Why do people say the SnyderVerse is never coming back?
Why does no one take us seriously anymore?
Because no one believes that a group built on vitriol deserves to be rewarded.
The truth is, the likelihood of the SnyderVerse returning in any meaningful capacity was always slim. That’s not an insult. That’s reality. Film franchises move on. Studios pivot. Creative eras end. But instead of accepting that reality and channeling their passion into celebrating what exists, parts of the fandom chose to escalate. To lash out. To turn every DCU announcement into a personal attack. To treat Gunn as an enemy rather than a creative executive doing his job.
That rhetoric made it easier for everyone else to call them out.

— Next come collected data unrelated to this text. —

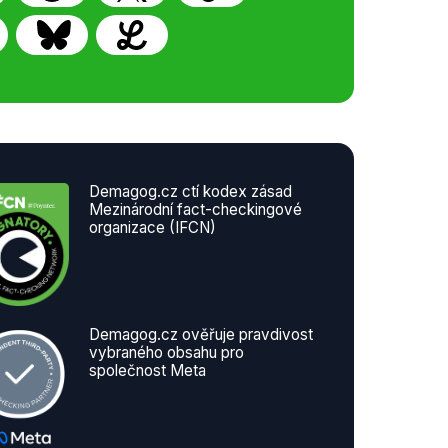
Demagog.cz ctí kodex zásad
Mezinárodní fact-checkingové
organizace (IFCN)
Demagog.cz ověřuje pravdivost
vybraného obsahu pro
společnost Meta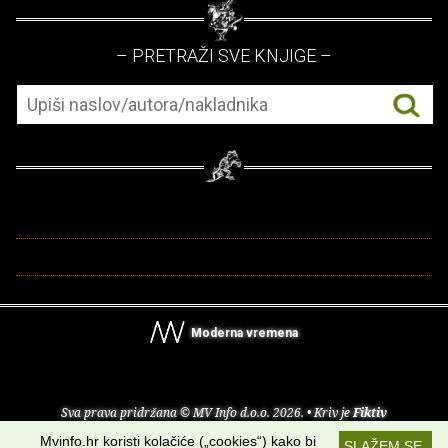
– PRETRAŽI SVE KNJIGE –
Moderna vremena
Sva prava pridržana © MV Info d.o.o. 2026. • Kriv je
Fiktiv
Mvinfo.hr koristi kolačiće („cookies“) kako bi
SLAŽEM SE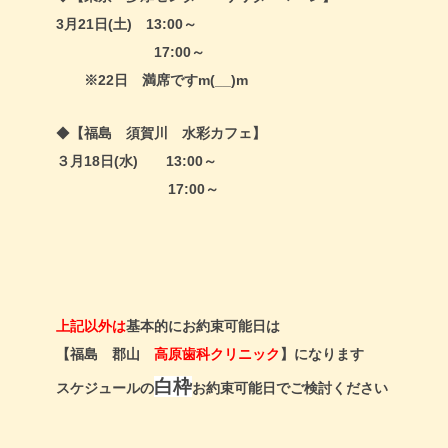
3月21日(土) 13:00～
17:00～
※22日 満席ですm(__)m
◆
【福島 須賀川 水彩カフェ】
３月18日(水) 13:00～
17:00～
上記以外は
基本的にお約束可能日は
【福島 郡山
高原歯科クリニック
】になります
白枠
スケジュールの
お約束可能日でご検討ください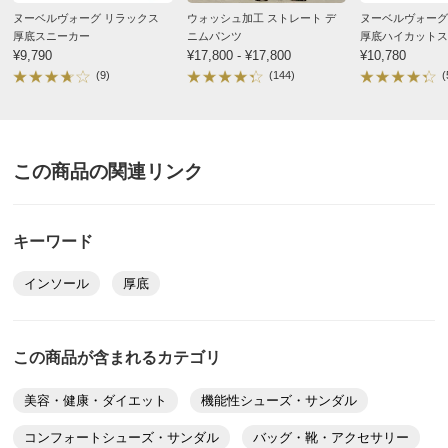
ヌーベルヴォーグの靴が好きで何回か購入しています。
ヌーベルヴォーグ リラックス
ウォッシュ加工 ストレート デ
ヌーベルヴォーグ
厚底スニーカー
ニムパンツ
厚底ハイカットス
私が愛用していた靴が商品ページからなくなっていた
¥9,790
¥17,800 - ¥17,800
¥10,780
為、今回初めてこの商品を購入しました。
(9)
(144)
(
以前より重さを感じていますがそれ以外は大変気に入っ
ています。
デザイン素敵で後ろの星も可愛い！
これを履いていっぱいお出かけしたいです！
この商品の関連リンク
2026/04/07
キーワード
インソール
厚底
ホワイト ２２．５
神奈川県 50代女性
身長 : 150cm
この商品が含まれるカテゴリ
普段のサイズ : 22.5
購入したサイズで「ちょうどよかった」
美容・健康・ダイエット
機能性シューズ・サンダル
キレイに履ける大人スリッポンをさがしていました。厚
コンフォートシューズ・サンダル
バッグ・靴・アクセサリー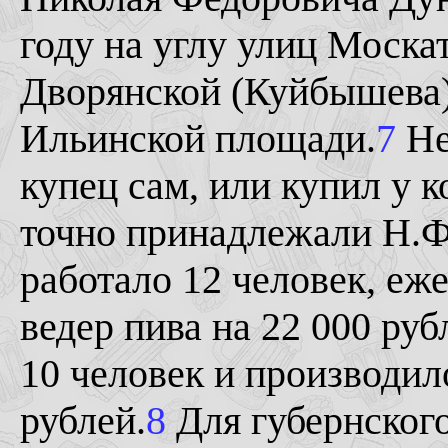
году на углу улиц Моска
Дворянской (Куйбышева)
Ильинской площади.
7
Не
купец сам, или купил у к
точно принадлежали Н.Ф.
работало 12 человек, еж
ведер пива на 22 000 руб
10 человек и производил
рублей.
8
Для губернского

It made it easier for casual fans to disengage, neutral observers to dismiss the movement entirely and for people to say “this isn’t about art anymore.”
And they’re not wrong.
That’s not to say the other side is spotless. It isn’t. There are plenty of non-Snyder fans who behave like fools. People who antagonize for sport. People who dismiss genuine emotional attachment as stupidity. Every fandom has its loud, unintelligent minority that thrives on dunking instead of discussing.
But when you step back and compare the two cultures, the difference is obvious.
The excitement around the new DCU is largely future-facing. Curious. Hopeful. Focused on what might work. Even criticism tends to center on tone, casting, or storytelling choices.
The loudest parts of the SnyderVerse fandom, by contrast, are backward-facing and hostile. Their online presence is dominated by doom-posting, conspiracy theories, and an obsession with seeing the DCU fail. They don’t just dislike the direction. They need it to collapse to validate their identity.
And that’s the core issue.
When disliking something becomes your entire personality, you stop being a fan of anything. You become a spectator rooting for destruction. At that point, the conversation isn’t about art, or fairness, or respect. It’s about grievance.
The saddest part is that this outcome was never inevitable. The SnyderVerse could have lived on as a respected Elseworld. As a cultfavorite era. As a finished chapter that people revisit and defend on its merits. Instead, parts of its fandom ensured it would be remembered just as much for its hostility as for its films.
Movements survive on credibility.
Credibility requires restraint.
Restraint requires maturity.
The SnyderVerse fandom lost all three.
And until that changes, the mockery won’t stop. The pushback won’t soften. And the door they insist is still open will continue to feel very, very closed.
Not because the studio is cruel. Not because James Gunn is vindictive.
But because no one owes a future to a movement that abandoned its own principles along the way.